I just took the briefest look at your code, so maybe this missing the mark, but it looks to me that you are heavily using the test data set as input to your training. I don’t think this is correct. All model training against kaggle data sets must be on the train data set only. Your model shouldn’t even know the test data set exists. Since labels aren’t provided for the test data set, there is actually nothing you can use it for during training other than to ensure your model doesn’t blow up or take too long to run (some Kaggle competitions include a time cutoff) when used as input. Kaggle uses this data to evaluate your trained model, but you can’t and shouldn’t try.
You might also want to consider using native pandas data wrangling to clean up the dataset before training. No need for those explicit loops. See for example pandas.DataFrame.dropna — pandas 1.5.3 documentation
Here is a quick and dirty idea for cleaning up the data to give you a basic ‘rectangle’ of training inputs and labels…
#load dataset
data = pd.read_csv('./train.csv')
data.info()
#clean up and separate labels from training inputs
data = data.drop('PassengerId',axis=1) #not intrinsic
data = data.drop('Cabin',axis=1) #75% null values
data = data[data['Embarked'].notna()]. #only lose 2 rows
data['Age'] = data['Age'].fillna(data['Age'].mean()). #not convinced this is a good idea...test it
data['Sex'], uniques = data['Sex'].factorize()
data['Embarked'], uniques = data['Embarked'].factorize()
labels_df = data['Survived']
training_inputs_df = data.drop(columns='Survived')
training_inputs_df.info() #DataFrame with 889 rows of not null data - the model training inputs
labels_df.info() #DataFrame with 889 rows of not null data - the model training labels
At this point I would consider the data ready for additional exploratory data analyses and would start doing some measurements and visualization.

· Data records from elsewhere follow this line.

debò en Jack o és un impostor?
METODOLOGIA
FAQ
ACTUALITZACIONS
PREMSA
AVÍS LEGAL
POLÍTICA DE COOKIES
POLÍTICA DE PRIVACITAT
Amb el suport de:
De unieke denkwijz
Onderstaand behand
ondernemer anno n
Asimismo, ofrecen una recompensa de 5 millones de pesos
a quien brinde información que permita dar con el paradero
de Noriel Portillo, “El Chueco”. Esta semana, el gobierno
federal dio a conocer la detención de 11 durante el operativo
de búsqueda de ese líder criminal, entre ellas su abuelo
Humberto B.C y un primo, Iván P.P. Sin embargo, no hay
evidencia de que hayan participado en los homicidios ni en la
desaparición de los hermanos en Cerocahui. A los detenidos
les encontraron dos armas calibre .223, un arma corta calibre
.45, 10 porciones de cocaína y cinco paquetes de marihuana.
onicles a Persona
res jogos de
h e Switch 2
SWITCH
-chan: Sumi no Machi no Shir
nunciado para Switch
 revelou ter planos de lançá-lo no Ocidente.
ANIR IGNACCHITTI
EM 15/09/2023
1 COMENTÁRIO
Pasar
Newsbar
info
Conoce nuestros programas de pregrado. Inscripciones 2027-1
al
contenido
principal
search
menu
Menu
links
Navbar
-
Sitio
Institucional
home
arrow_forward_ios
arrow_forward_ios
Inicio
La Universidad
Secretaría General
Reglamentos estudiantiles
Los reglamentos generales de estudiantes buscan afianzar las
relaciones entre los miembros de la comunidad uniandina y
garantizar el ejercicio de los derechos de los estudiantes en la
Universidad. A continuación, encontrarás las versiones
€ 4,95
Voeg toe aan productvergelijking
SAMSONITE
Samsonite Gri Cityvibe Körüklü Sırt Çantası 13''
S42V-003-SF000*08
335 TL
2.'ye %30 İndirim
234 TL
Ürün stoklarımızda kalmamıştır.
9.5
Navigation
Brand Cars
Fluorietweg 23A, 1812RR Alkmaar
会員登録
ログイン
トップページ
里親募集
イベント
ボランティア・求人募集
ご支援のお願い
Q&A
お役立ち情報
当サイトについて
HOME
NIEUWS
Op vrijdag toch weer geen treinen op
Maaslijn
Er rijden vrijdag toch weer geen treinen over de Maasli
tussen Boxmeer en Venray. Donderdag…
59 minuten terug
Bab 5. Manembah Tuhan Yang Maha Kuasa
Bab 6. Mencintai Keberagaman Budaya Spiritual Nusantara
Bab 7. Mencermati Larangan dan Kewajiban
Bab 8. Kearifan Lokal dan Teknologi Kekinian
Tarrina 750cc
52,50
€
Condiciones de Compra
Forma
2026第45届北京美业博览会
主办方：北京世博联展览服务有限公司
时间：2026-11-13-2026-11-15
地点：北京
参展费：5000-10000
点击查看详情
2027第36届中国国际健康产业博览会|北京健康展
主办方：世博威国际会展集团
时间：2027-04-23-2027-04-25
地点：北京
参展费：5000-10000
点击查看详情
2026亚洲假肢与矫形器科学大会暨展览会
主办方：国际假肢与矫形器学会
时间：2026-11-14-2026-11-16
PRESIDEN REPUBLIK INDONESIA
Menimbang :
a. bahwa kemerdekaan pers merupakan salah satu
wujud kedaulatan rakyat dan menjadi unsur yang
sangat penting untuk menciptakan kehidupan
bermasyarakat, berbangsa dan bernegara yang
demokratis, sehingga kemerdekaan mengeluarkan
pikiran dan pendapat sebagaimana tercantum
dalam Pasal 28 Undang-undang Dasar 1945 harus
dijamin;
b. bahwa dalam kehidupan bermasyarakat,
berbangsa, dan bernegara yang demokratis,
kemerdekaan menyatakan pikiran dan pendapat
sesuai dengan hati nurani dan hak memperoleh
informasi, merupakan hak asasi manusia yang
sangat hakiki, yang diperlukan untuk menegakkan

Then time to think about scaling, categorical vs numeric and implications on cost function, etc. Hope this helps.
PS: I separate out the Survived column since it will be convenient for setting up the neural net model, however you might benefit from using further built-in Pandas DataFrame functions to do statistical examination of the data. Here is another quick and dirty, naively converting categoricals to codes without thinking through the implications, just to get the analytics running…
#this uses the dataframe containing the Survived column since that is your prediction target
data.corr()
Sex, Pclass and Fare. Hmmm